We asked the guys at Sigelei to pop in a couple of these in with our order.

The Sigelei Legend V2

More info and pricing will be released tomorrow.

Reactions: Like 2 | Winner 1


----------



## ibanez (19/8/14)

I have one. Think it's great!!!


Sent from my iPhone using Tapatalk

Reactions: Winner 1


----------



## Sir Vape (19/8/14)

ibanez said:


> I have one. Think it's great!!!
> 
> 
> Sent from my iPhone using Tapatalk


----------



## ibanez (19/8/14)

Topped with a Kanger Aerotank V2 with Flavour Art Condensed Milk Flavour. Sitting quietly in a hotel bar somewhere in theUkraine 


Sent from my iPhone using Tapatalk

Reactions: Like 3 | Winner 1


----------



## Sir Vape (19/8/14)

Niiiiiiiicccceee!!!

Reactions: Like 1


----------



## rogue zombie (13/9/14)

Hey Senhor Vape
Did you or are you going to get these?


Sent via a NASA satellite which gathers my thoughts and relays them to the world


----------



## Sir Vape (13/9/14)

Hey man.

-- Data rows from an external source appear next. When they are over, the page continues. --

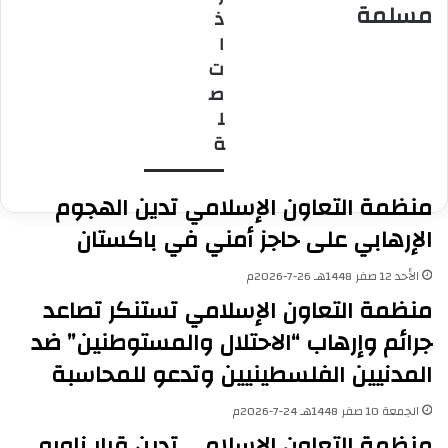
مسلمة
ذ
دول
أمريكية
أعضاء
ا
ومجتمعات
ت
مسلمة
ص
ل
ة
منظمة التعاون الإسلامي تدين الهجوم
الإرهابي على حاجز أمني في باكستان
الأحد 12 صفر 1448هـ 26-7-2026م
منظمة التعاون الإسلامي تستنكر تصاعد
جرائم وإرهاب “الاحتلال والمستوطنين” ضد
المدنيين الفلسطينيين وتدعو للمحاسبة
الجمعة 10 صفر 1448هـ 24-7-2026م
منظمة التعاون الاسلامي تدين قرار ناورو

Yip we have a couple coming in a week or so.

Reactions: Like 1


----------



## rogue zombie (13/9/14)

Nice, and how much will they be? 


Sent via a NASA satellite which gathers my thoughts and relays them to the world


----------



## Sir Vape (20/9/14)

The confirmed pricing on the Legend V2 is R1050. Email me on asksirvape@gmail.com. Orders to be couriered Monday.


----------



## Sir Vape (22/9/14)

All orders were packed this morning guys and are awaiting collection from our courier. You will have these in your hands tomorrow  Will email tracking numbers once collected.


----------